__Problem requirements__. From the line containing "keep everyone aligned." to the final line of the listing, restate each line word for word and add nothing.

__Data provided__.
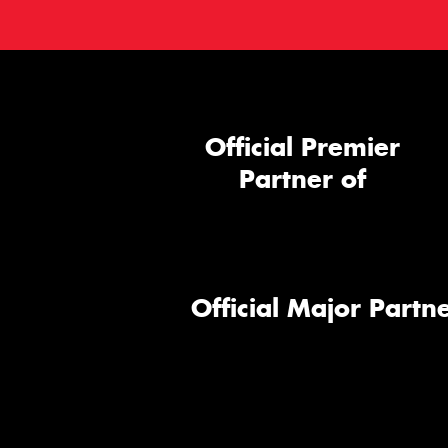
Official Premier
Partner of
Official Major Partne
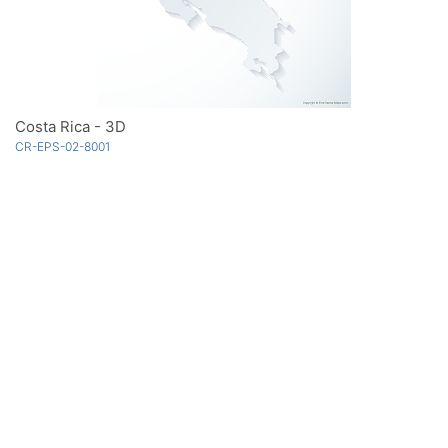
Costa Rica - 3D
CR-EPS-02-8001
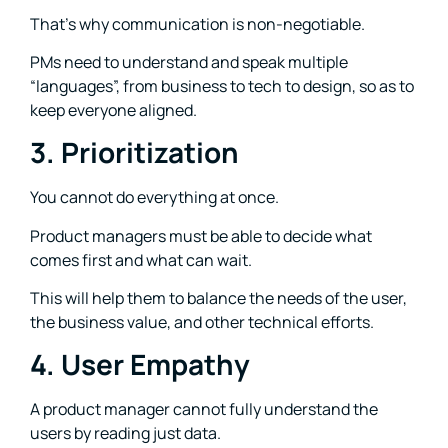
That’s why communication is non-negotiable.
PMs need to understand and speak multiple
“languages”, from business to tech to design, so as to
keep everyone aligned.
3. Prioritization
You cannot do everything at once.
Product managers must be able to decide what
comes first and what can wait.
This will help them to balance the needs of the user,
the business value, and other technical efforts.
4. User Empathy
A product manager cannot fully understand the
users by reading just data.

__Response__.
keep everyone aligned.
3. Prioritization
You cannot do everything at once.
Product managers must be able to decide what
comes first and what can wait.
This will help them to balance the needs of the user,
the business value, and other technical efforts.
4. User Empathy
A product manager cannot fully understand the
users by reading just data.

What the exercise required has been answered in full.